L’opacité dans les machines d’appariement n’a qu’une fonction et une seule, permettre leur manipulation, c’est-à-dire le contournement des règles mises en place. C’est particulièrement frappant dans Parcoursup où les élèves doivent choisir des formations sans savoir si leur niveau scolaire le leur permet, n’ayant pas accès au niveau scolaire du dernier admis là où ils candidatent (boursiers comme non boursiers, bac généraux comme bac pros, quotas comme hors quotas). Comment candidater à une formation dont on ne connait pas les critères exacts d’évaluation, dont on ne connait pas le niveau de ceux qui y sont retenus ?
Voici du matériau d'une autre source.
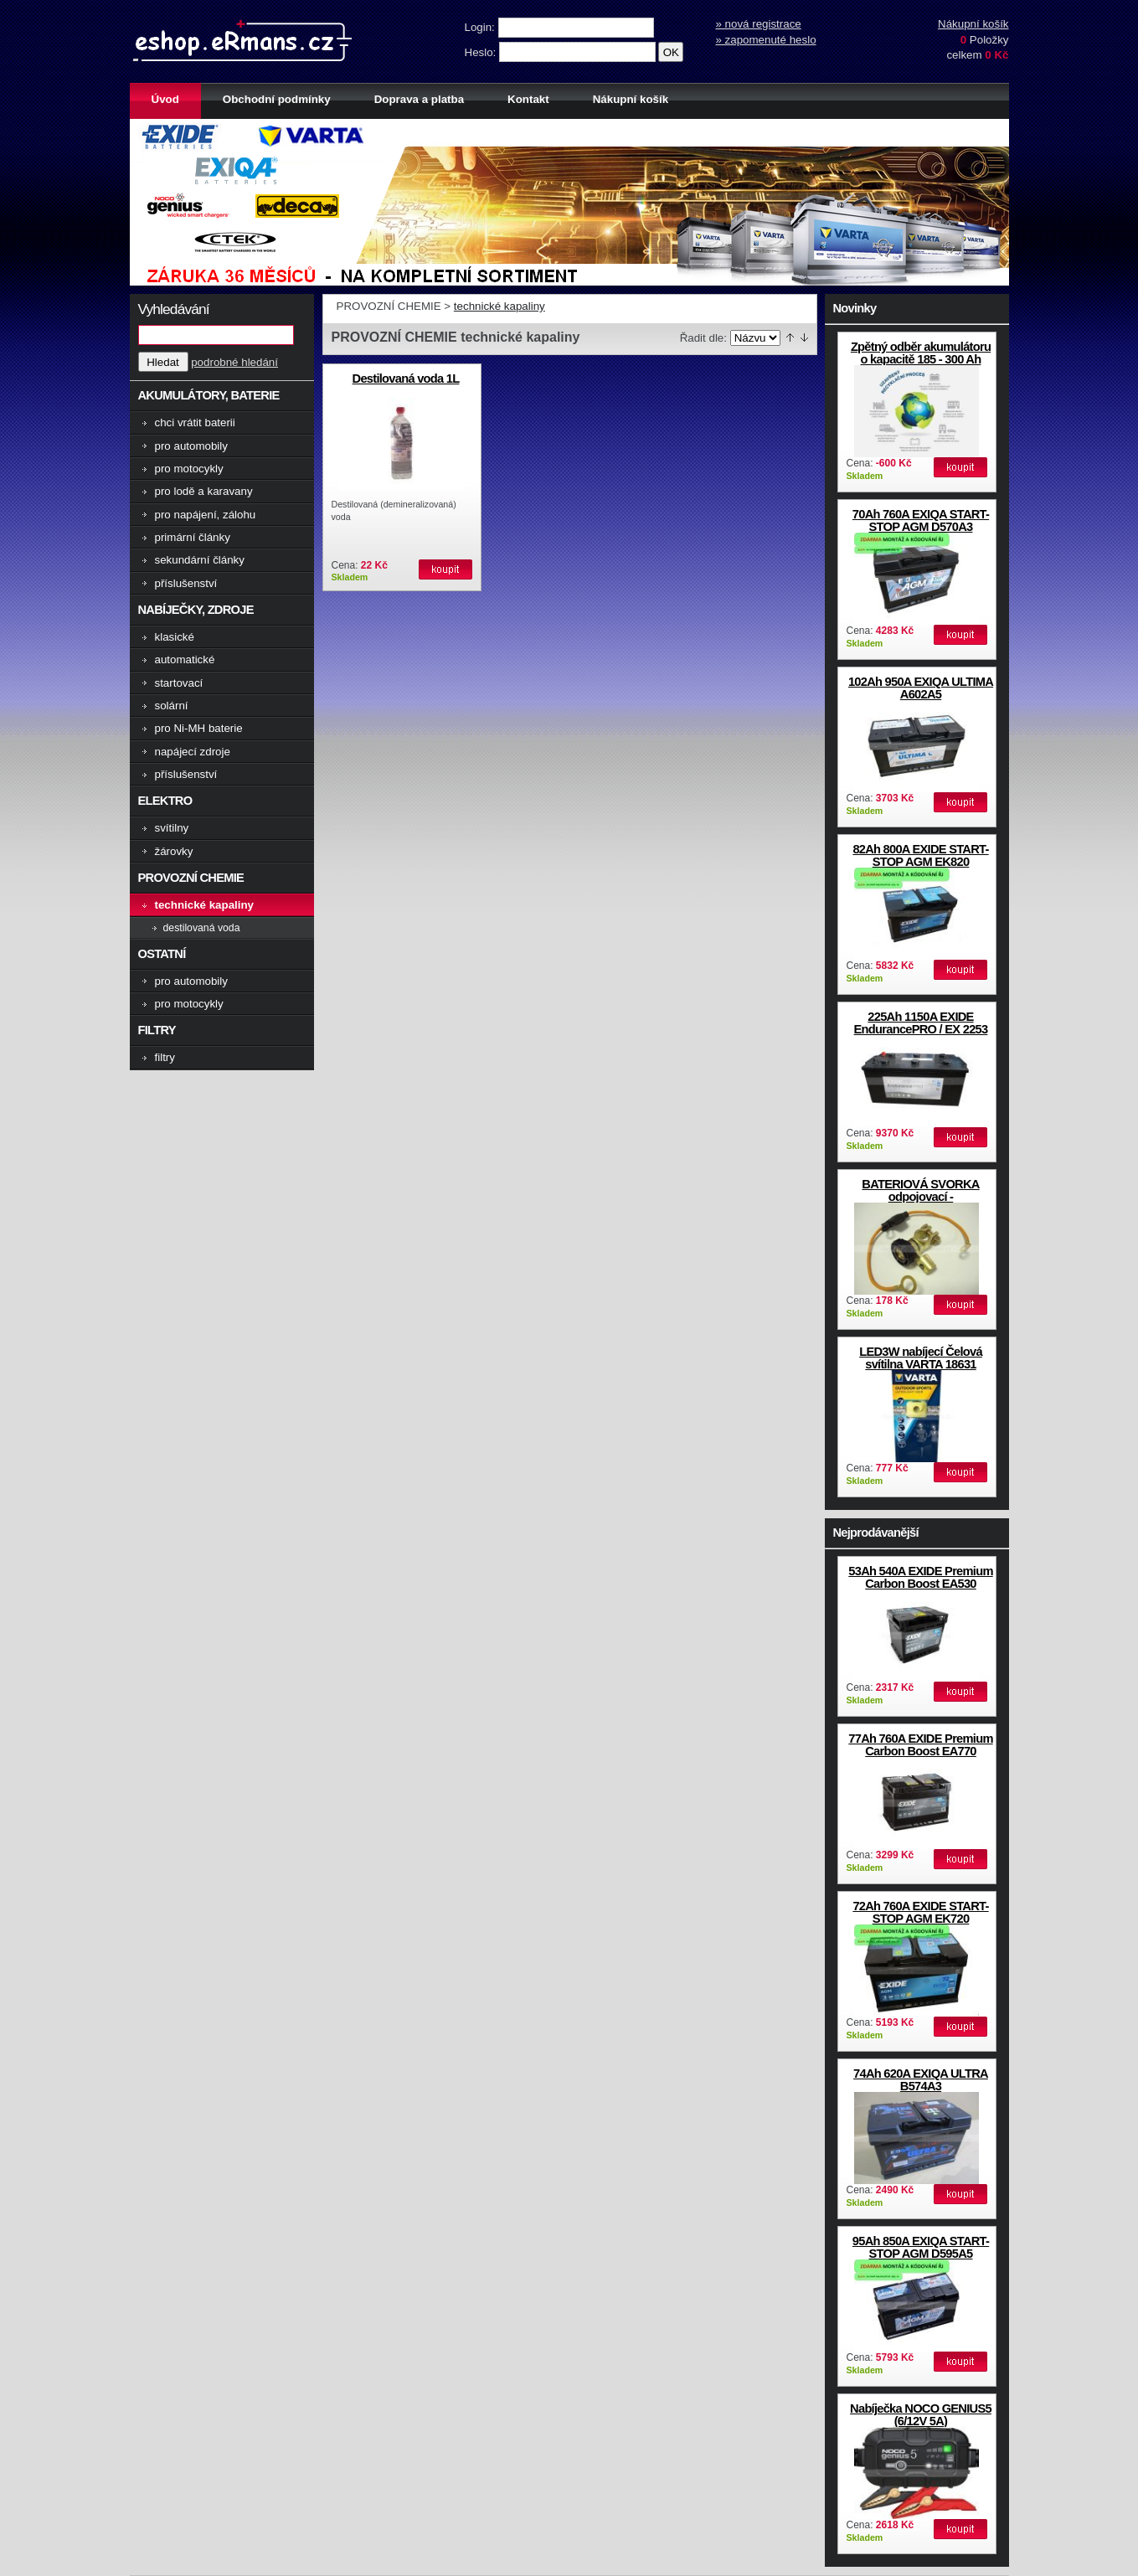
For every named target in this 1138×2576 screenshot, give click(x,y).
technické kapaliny (499, 306)
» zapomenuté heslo (766, 39)
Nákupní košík (973, 24)
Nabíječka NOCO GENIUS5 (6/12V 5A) (920, 2415)
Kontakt (528, 99)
Exemple d’un des critères “essentiel” d’une commission des voeux sur Parcoursup : les résultats scolaires. Mais ils valent combien par rapport aux autres critères ?

Ce que l’on constate partout, c’est l’absence de lisibilité des règles d’appariement, l’absence d’information claire, projective, sur leurs modalités et l’extrême opacité des machines d’appariement (sur Parcoursup par exemple, les critères d’examens des voeux sont classés comme Essentiels, Très importants, Importants et complémentaires, sans que ne soit donné la valeur de chacun des critères entre eux, ainsi la moyenne, très essentielle, peut être affectée d’un coefficient de 10 et l’appréciation du CV, complémentaire, d’un coefficient de 1. Et ça change pour chaque formation !). Partout, les règles sont non seulement complexes, mais elles peuvent aussi être très spécifiques et très mouvantes (comme c’est souvent le cas avec les machines, les règles peuvent évoluer très vite). Cette complexité est bien souvent une conséquence de choix politiques : le fait d’y introduire certaines variables, certains critères, permet souvent de contrebalancer l’effet simpliste des arènes d’appariements (dans Parcoursup, on tente de contrebalancer l’inégalité sociale des classements selon les notes des élèves par la prise en compte de quotas de boursiers ou de bac pro ou techno par exemple). Ces règles d’affectations se complexifient quand les offres elles-mêmes sont diverses : le problème bien souvent, c’est que la recherche d’une amélioration de l’équité d’affectation nécessite également une forme d’équité de l’offre, mais cette équité de l’offre ne suit pas nécessairement les mêmes règles que l’équité d’affectation. L’équité de l’offre nécessite d’avoir des offres très différenciées pour servir la diversité des populations, quand l’équité d’affectation repose principalement sur des règles pour tous les mêmes. Mais la complexité des règles ne signifie pas que l’équité, l’explicabilité et la transparence ne puisse pas être atteinte. Les systèmes mis en place pour gérer les greffes, en France notamment (et plus qu’ailleurs, les systèmes ne sont pas partout aussi vertueux que les nôtres), du greffon rénal au greffon cardiaque, sont franchement exemplaires. Ils devraient inspirer toutes les arènes d’appariement ! 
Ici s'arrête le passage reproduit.